Tipping point for US-Pakistan relations?

With Pakistan keeping the supply routes to Afghanistan shut the US is facing growing pressure to resolve its disputes with its troubled ally. Journalist Gareth Porter believes Pakistan may soon start opposing the US and should prepare to live on its own.

Porter told RT that relations between the US and Pakistan are at a “potential tipping point” and Islamabad may start openly opposing the majority of US policies in the region.

The supply routes to Afghanistan are a fundamental source of leverage Pakistan has on NATO and the United States as they cannot continue the war in Afghanistan for very long with the routes closed, he explained.

He believes “the United States would be forced to make concessions to Pakistan to try to make amends in the end in order to save its policy in Afghanistan.”

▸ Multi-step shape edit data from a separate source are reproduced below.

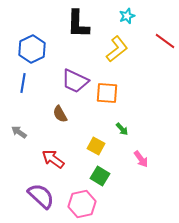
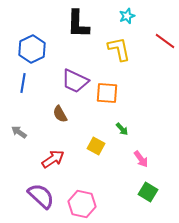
yellow L-shape: moved 2 px right; rotated 64 degrees counterclockwise
red arrow: rotated 110 degrees clockwise
green square: moved 48 px right, 16 px down
pink hexagon: rotated 24 degrees clockwise
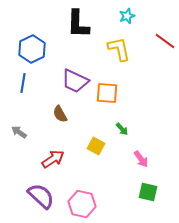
green square: rotated 18 degrees counterclockwise
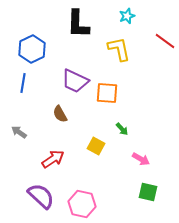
pink arrow: rotated 24 degrees counterclockwise
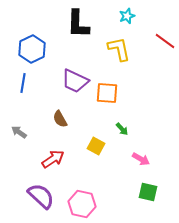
brown semicircle: moved 5 px down
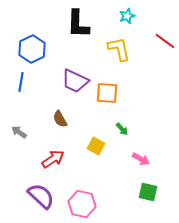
blue line: moved 2 px left, 1 px up
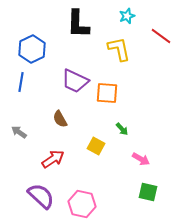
red line: moved 4 px left, 5 px up
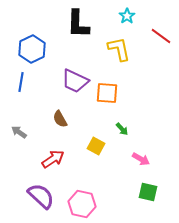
cyan star: rotated 14 degrees counterclockwise
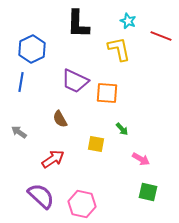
cyan star: moved 1 px right, 5 px down; rotated 14 degrees counterclockwise
red line: rotated 15 degrees counterclockwise
yellow square: moved 2 px up; rotated 18 degrees counterclockwise
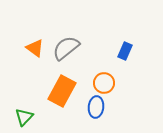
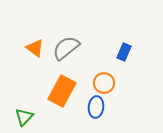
blue rectangle: moved 1 px left, 1 px down
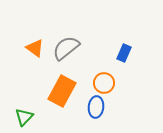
blue rectangle: moved 1 px down
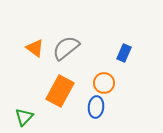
orange rectangle: moved 2 px left
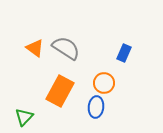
gray semicircle: rotated 72 degrees clockwise
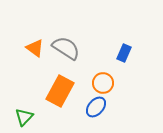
orange circle: moved 1 px left
blue ellipse: rotated 35 degrees clockwise
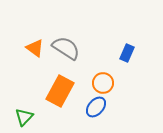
blue rectangle: moved 3 px right
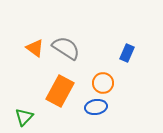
blue ellipse: rotated 40 degrees clockwise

Porter also thinks that Pakistan should expect to live with a lower level of economic assistance in the future than it had in the past should it become independent of US foreign policy.

Pakistan is reportedly considering imposing a tax on US and NATO supplies going to Afghanistan via its territory.

The route was shut down three weeks ago after a NATO air strike killed 24 Pakistani soldiers, bringing relations between Washington and Islamabad to a new low.

However Richard Weitz, from the Center for Political-Military Analysis says that given the context of the worsening relations between Pakistan and the US the possibility of the tax being imposed is not that bad for the United States.

What they’ve done this time as opposed to previous occasions is shut down both supply corridors and, keeping them closed, they boycotted the Bonn conference on the recovery of Afghanistan. They’ve announced a review of relations with NATO and the US.”

The worst scenario is that those supply lines don’t open at all,” Weitz argues.

Porter says that the threat is quite credible. “Given the degree to which the popular mood is so angry at the United States, there is very strong pressure from below to maintain that policy.”